5. A dosage form of claim 1 comprising one or more of the following gestagens: allylestrenol, chlormadinone acetate, cyproterone acetate, desogestrel, dienogest, drospirenone, dydrogesterone, etonogestrel, ethynodiol, gestodene, levonorgestrel, lynestrenol, medrogestone, medroxyprogesterone, megestrol acetate, nomegestrol, norethindrone, norethisterone, norethynodrel, norgestimate, norgestrel, quingestrone or trimegestone, and pharmaceutically acceptable salts thereof.

6. A dosage form of claim 1 using anastrozole in combination with dienogest or anastrozole in combination with levonorgestrel or anastrozole in combination with gestodene.

7. A dosage form of claim 1 in which the systemic anastrozole exposure achieved after release from the dosage form corresponds to the anastrozole exposure after oral administration in a dosage of less than 1 mg, or between 0.1 mg and 0.9 mg, of anastrozole per day, and which contains levonorgestrel, dienogest or gestodene as gestagen.

8. A dosage form of claim 1 in which the systemic levonorgestrel exposure achieved after release from the IVR corresponds to the levonorgestrel exposure after oral administration in a dosage of more than 10 μg, but less than 50 μg, per day, and which contains the aromatase inhibitor anastrozole.

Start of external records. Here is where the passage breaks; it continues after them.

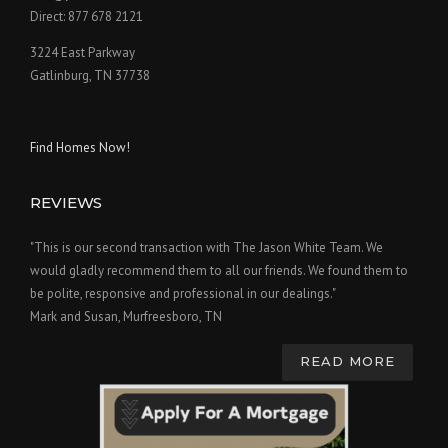
Direct: 877 678 2121
3224 East Parkway
Gatlinburg, TN 37738
Find Homes Now!
REVIEWS
"This is our second transaction with The Jason White Team. We
would gladly recommend them to all our friends. We found them to
be polite, responsive and professional in our dealings."
Mark and Susan, Murfreesboro, TN
READ MORE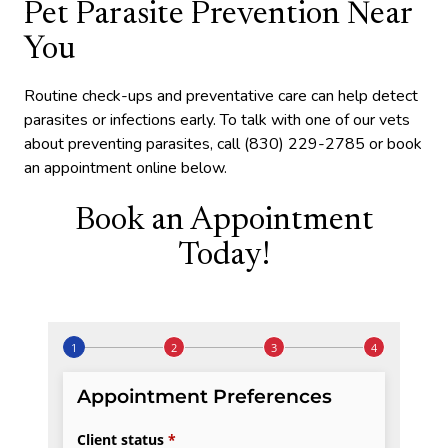
Pet Parasite Prevention Near
You
Routine check-ups and preventative care can help detect
parasites or infections early. To talk with one of our vets
about preventing parasites, call (830) 229-2785 or book
an appointment online below.
Book an Appointment
Today!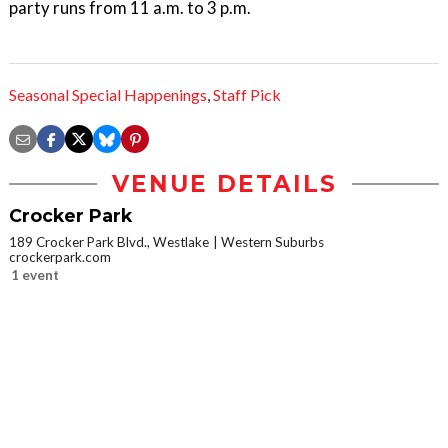
party runs from 11 a.m. to 3 p.m.
Seasonal Special Happenings
,
Staff Pick
VENUE DETAILS
Crocker Park
189 Crocker Park Blvd., Westlake
Western Suburbs
crockerpark.com
1 event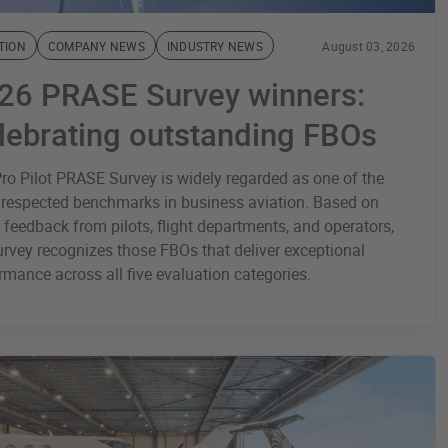
TION
COMPANY NEWS
INDUSTRY NEWS
August 03, 2026
26 PRASE Survey winners:
lebrating outstanding FBOs
ro Pilot PRASE Survey is widely regarded as one of the
respected benchmarks in business aviation. Based on
t feedback from pilots, flight departments, and operators,
urvey recognizes those FBOs that deliver exceptional
rmance across all five evaluation categories.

9. A dosage form of claim 1 in which the systemic anastrozole exposure achieved after release from the dosage form corresponds to the anastrozole exposure after oral administration in a dosage of less than 1 mg, or between 0.1 mg and 0.9 mg, of anastrozole per day and the systemic levonorgestrel exposure achieved after release from the IVR corresponds to the levonorgestrel exposure after oral administration in a dosage of more than 10 μg, but less than 50 μg, per day.

10. A dosage form of claim 7 in which the desired release rates claimed therein are achieved only one, two or three days after the start of treatment owing to the burst effect.

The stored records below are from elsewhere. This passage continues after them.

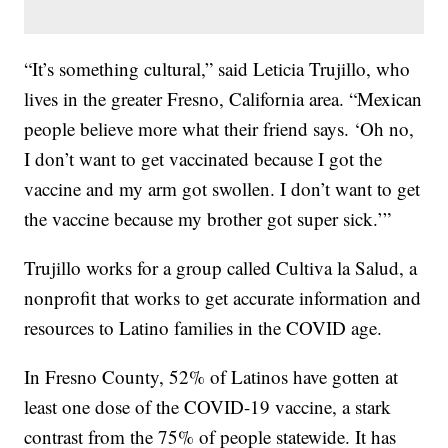
“It’s something cultural,” said Leticia Trujillo, who
lives in the greater Fresno, California area. “Mexican
people believe more what their friend says. ‘Oh no,
I don’t want to get vaccinated because I got the
vaccine and my arm got swollen. I don’t want to get
the vaccine because my brother got super sick.’”
Trujillo works for a group called Cultiva la Salud, a
nonprofit that works to get accurate information and
resources to Latino families in the COVID age.
In Fresno County, 52% of Latinos have gotten at
least one dose of the COVID-19 vaccine, a stark
contrast from the 75% of people statewide. It has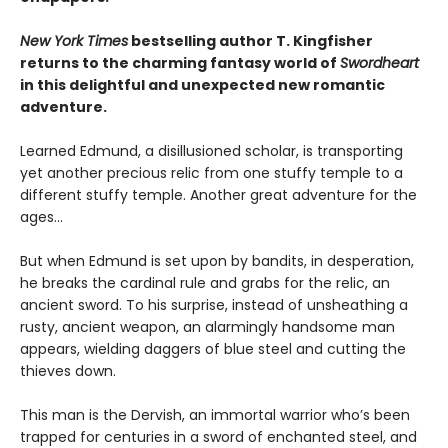
New York Times
bestselling author T. Kingfisher
returns to the charming fantasy world of
Swordheart
in this delightful and unexpected new romantic
adventure.
Learned Edmund, a disillusioned scholar, is transporting
yet another precious relic from one stuffy temple to a
different stuffy temple. Another great adventure for the
ages…
But when Edmund is set upon by bandits, in desperation,
he breaks the cardinal rule and grabs for the relic, an
ancient sword. To his surprise, instead of unsheathing a
rusty, ancient weapon, an alarmingly handsome man
appears, wielding daggers of blue steel and cutting the
thieves down.
This man is the Dervish, an immortal warrior who’s been
trapped for centuries in a sword of enchanted steel, and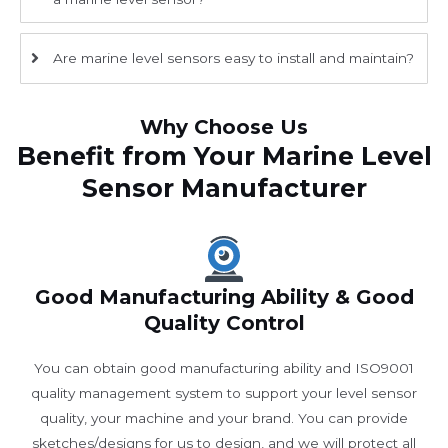
Are marine level sensors easy to install and maintain?
Why Choose Us
Benefit from Your Marine Level
Sensor Manufacturer
Good Manufacturing Ability & Good
Quality Control
You can obtain good manufacturing ability and ISO9001
quality management system to support your level sensor
quality, your machine and your brand. You can provide
sketches/designs for us to design, and we will protect all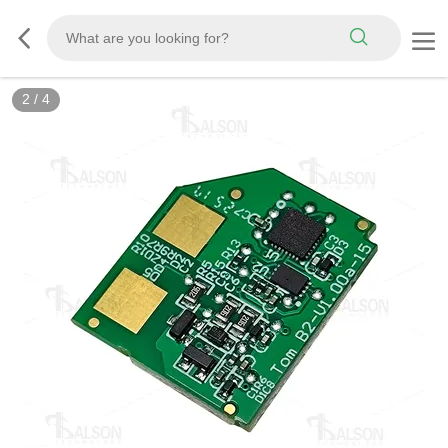
2
/
4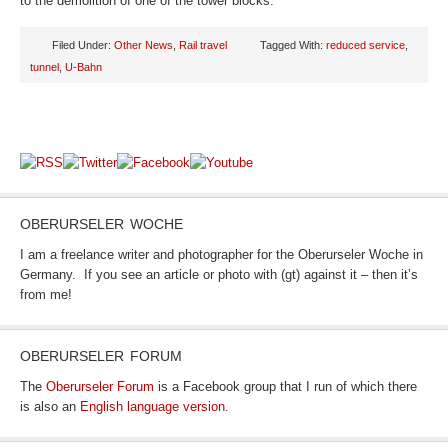
to the demolition of one of the tower blocks.
Filed Under:
Other News
,
Rail travel
Tagged With:
reduced service
,
tunnel
,
U-Bahn
OBERURSELER WOCHE
I am a freelance writer and photographer for the Oberurseler Woche in
Germany. If you see an article or photo with (gt) against it – then it’s
from me!
OBERURSELER FORUM
The
Oberurseler Forum
is a Facebook group that I run of which there
is also an
English language version
.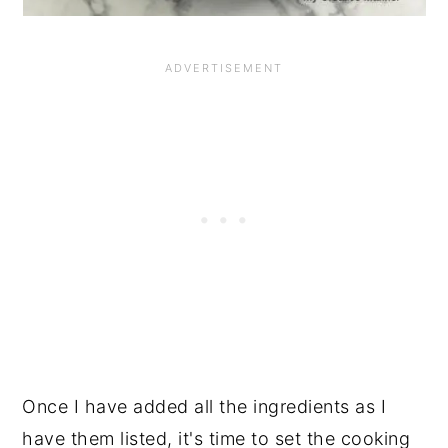
Once I have added all the ingredients as I
have them listed, it's time to set the cooking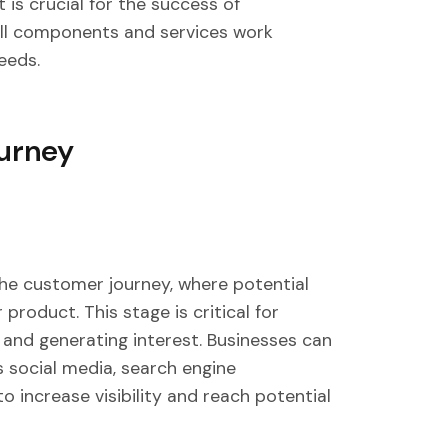
 is crucial for the success of
ll components and services work
eeds.
ourney
the customer journey, where potential
roduct. This stage is critical for
 and generating interest. Businesses can
s social media, search engine
o increase visibility and reach potential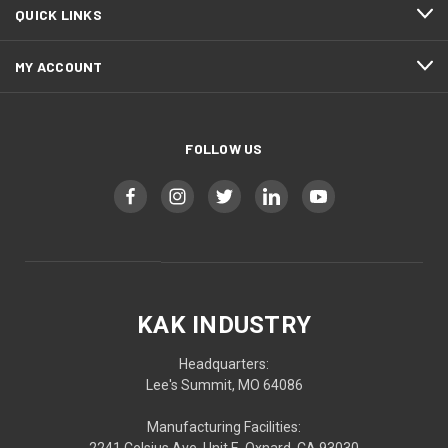
QUICK LINKS
MY ACCOUNT
FOLLOW US
KAK INDUSTRY
Headquarters:
Lee's Summit, MO 64086
Manufacturing Facilities: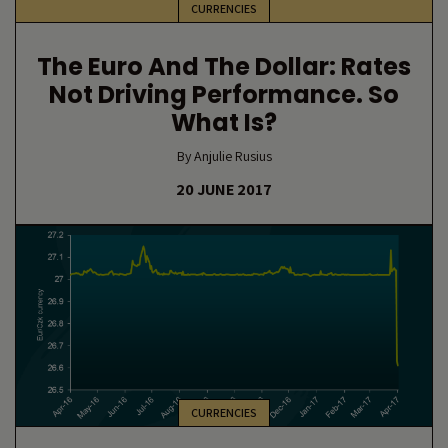
CURRENCIES
The Euro And The Dollar: Rates
Not Driving Performance. So
What Is?
By Anjulie Rusius
20 JUNE 2017
CURRENCIES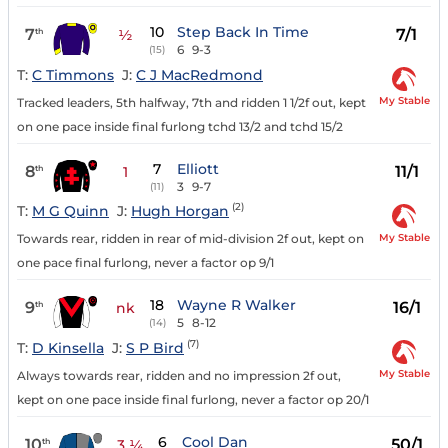
10
Step Back In Time
7
7/1
th
½
6
9-3
(15)
T:
C Timmons
J:
C J MacRedmond
My Stable
Tracked leaders, 5th halfway, 7th and ridden 1 1/2f out, kept
on one pace inside final furlong tchd 13/2 and tchd 15/2
7
Elliott
8
11/1
th
1
3
9-7
(11)
(2)
T:
M G Quinn
J:
Hugh Horgan
My Stable
Towards rear, ridden in rear of mid-division 2f out, kept on
one pace final furlong, never a factor op 9/1
18
Wayne R Walker
9
16/1
th
nk
5
8-12
(14)
(7)
T:
D Kinsella
J:
S P Bird
My Stable
Always towards rear, ridden and no impression 2f out,
kept on one pace inside final furlong, never a factor op 20/1
6
Cool Dan
10
50/1
th
3 ¼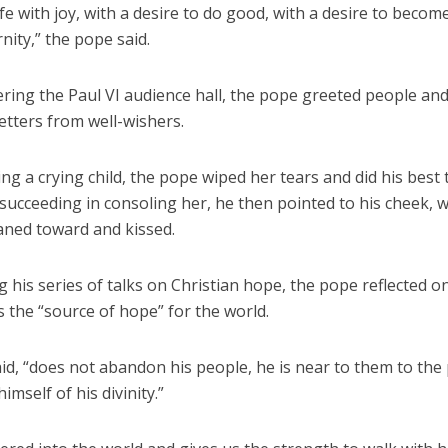
fe with joy, with a desire to do good, with a desire to beco
rnity,” the pope said.
ring the Paul VI audience hall, the pope greeted people and
letters from well-wishers.
g a crying child, the pope wiped her tears and did his best 
 succeeding in consoling her, he then pointed to his cheek, 
eaned toward and kissed.
 his series of talks on Christian hope, the pope reflected on
s the “source of hope” for the world.
id, “does not abandon his people, he is near to them to the 
imself of his divinity.”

11. A dosage form of claim 1 in which the aromatase inhibitor and the gestagen are delivered to the body via a controlled long-term release dosage form.

12. A dosage form of claim 1 for treating endometriosis.

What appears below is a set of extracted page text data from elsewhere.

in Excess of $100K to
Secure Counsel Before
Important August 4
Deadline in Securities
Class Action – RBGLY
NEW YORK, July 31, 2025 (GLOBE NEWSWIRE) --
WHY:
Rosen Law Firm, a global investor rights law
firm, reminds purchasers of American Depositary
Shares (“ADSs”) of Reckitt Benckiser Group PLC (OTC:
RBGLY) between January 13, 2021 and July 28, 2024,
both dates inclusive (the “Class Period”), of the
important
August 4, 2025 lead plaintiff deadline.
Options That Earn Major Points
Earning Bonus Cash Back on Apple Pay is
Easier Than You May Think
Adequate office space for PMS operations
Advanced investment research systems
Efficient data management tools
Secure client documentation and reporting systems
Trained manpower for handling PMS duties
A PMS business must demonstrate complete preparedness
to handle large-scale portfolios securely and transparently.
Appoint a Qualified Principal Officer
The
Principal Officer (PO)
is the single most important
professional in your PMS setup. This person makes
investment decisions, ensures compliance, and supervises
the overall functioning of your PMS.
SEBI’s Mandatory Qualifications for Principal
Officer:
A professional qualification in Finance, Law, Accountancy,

13. A dosage form of claim 1 for treating endometriosis and for simultaneous contraception.

14. An IVR of the dosage form of claim 1.

15. An IVR of the dosage form of claim 1 in which the long-term release period lasts from 1 week to 3 months.

16. An IVR of the dosage form of claim 1 in which the long term release period lasts from 4 to 6 weeks.

17. An intrauterine device (IUD) of the dosage form of claim 1 in which the long term release period lasts at least 3 months.

18. An IUD of claim 17 in which the long term release period lasts one year or longer.

19. A method for the simultaneous treatment of endometriosis and contraception using a parenteral dosage form of claim 1.